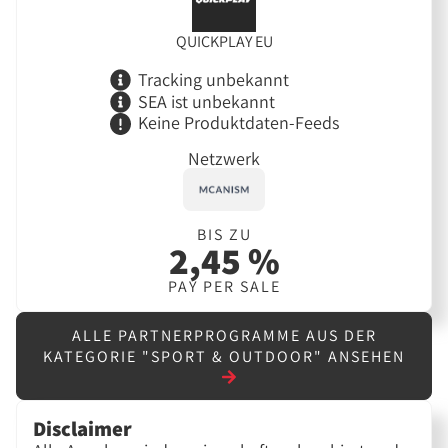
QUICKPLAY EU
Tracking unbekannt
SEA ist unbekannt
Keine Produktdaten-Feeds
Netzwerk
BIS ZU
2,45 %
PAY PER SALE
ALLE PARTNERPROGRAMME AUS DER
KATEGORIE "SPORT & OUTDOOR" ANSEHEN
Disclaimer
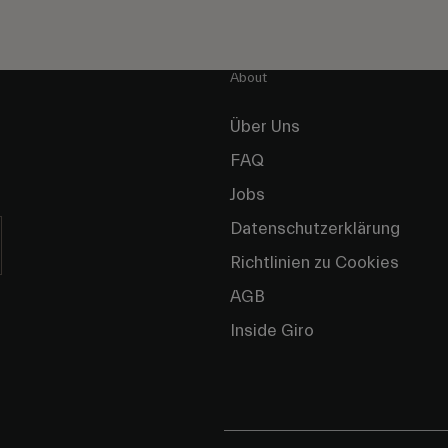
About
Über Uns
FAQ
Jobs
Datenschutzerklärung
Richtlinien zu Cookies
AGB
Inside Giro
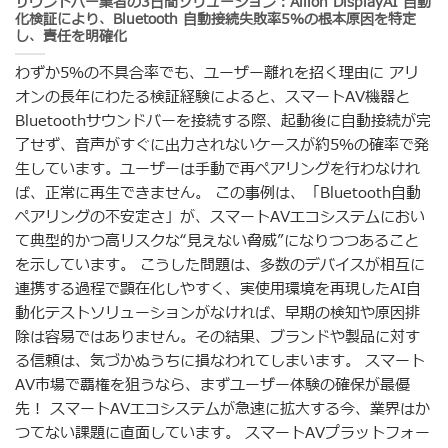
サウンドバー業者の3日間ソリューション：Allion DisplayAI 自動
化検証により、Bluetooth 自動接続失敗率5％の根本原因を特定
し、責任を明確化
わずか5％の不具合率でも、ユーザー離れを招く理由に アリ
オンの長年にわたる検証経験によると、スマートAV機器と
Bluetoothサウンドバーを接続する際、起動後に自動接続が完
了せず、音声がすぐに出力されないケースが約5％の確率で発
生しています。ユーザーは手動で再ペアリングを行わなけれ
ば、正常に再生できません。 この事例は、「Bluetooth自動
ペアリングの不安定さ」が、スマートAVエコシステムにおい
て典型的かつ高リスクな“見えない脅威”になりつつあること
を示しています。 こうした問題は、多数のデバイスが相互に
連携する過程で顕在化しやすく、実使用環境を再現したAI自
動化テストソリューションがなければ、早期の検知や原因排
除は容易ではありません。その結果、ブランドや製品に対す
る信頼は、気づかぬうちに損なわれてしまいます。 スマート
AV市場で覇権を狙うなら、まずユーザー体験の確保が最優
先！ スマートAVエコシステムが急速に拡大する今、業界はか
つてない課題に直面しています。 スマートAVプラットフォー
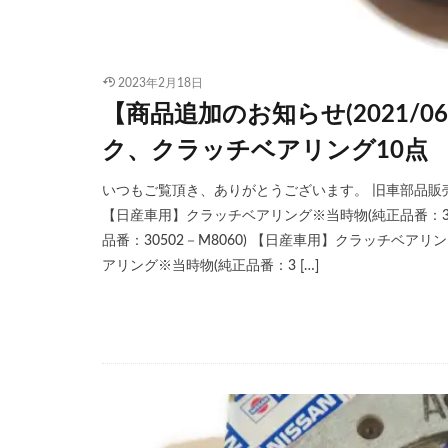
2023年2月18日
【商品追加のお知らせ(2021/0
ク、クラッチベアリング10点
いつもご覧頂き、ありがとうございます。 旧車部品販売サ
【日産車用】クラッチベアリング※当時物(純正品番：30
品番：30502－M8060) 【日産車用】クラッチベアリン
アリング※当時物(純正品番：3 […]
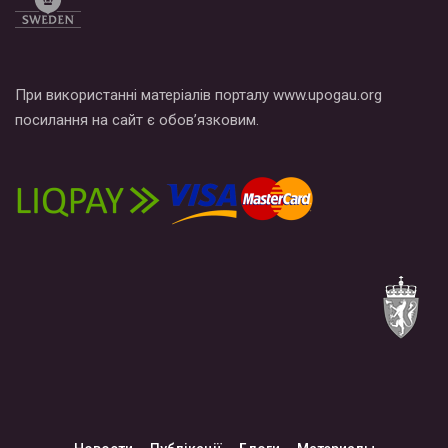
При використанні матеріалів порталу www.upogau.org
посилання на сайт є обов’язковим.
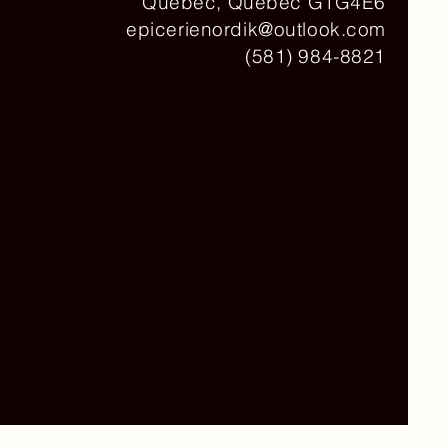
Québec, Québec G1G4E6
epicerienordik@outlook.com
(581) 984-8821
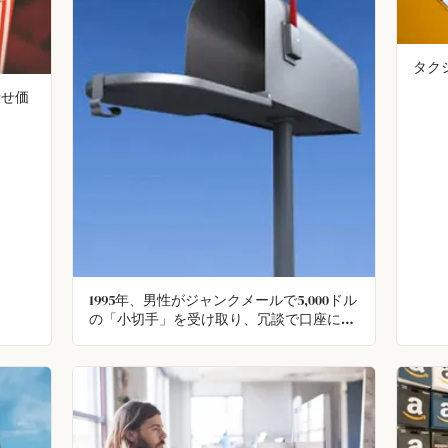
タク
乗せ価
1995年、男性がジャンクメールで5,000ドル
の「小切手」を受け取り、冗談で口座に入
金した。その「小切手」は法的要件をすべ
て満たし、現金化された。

- What is needed
Check the listing above for "日産車用". Show every line where it turns up.

- Answer section
【日産車用】クラッチベアリング※当時物(純正品番：30
品番：30502－M8060) 【日産車用】クラッチベアリン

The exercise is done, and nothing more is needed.